# Problem requirements:
Reproduce the entries below exactly, but only from the line containing "পবিত্র যাকাত আদায়" to the line containing "বিশেষ ওয়েব সাইট লিংকসমূহ", inclusive.

# Stored data:
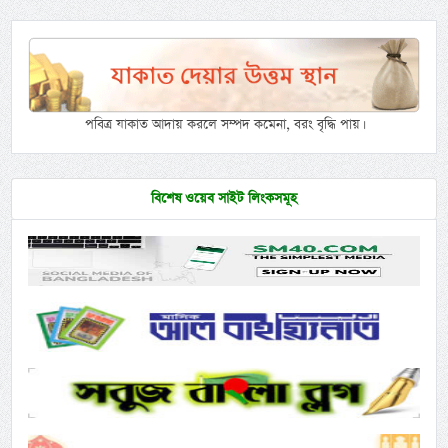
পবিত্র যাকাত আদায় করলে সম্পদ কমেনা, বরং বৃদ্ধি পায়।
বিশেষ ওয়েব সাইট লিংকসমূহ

...

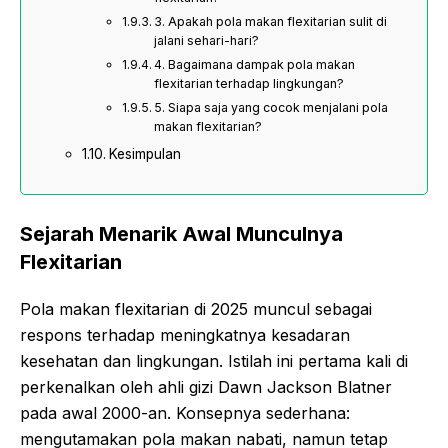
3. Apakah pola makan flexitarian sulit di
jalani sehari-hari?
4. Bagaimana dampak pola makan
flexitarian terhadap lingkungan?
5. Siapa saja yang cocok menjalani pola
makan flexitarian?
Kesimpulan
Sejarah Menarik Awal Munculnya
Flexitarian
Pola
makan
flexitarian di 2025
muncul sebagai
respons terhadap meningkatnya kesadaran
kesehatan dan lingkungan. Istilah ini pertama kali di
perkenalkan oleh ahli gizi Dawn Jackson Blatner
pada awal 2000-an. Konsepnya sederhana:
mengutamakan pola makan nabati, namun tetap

# Response below:
পবিত্র যাকাত আদায় করলে সম্পদ কমেনা, বরং বৃদ্ধি পায়।
বিশেষ ওয়েব সাইট লিংকসমূহ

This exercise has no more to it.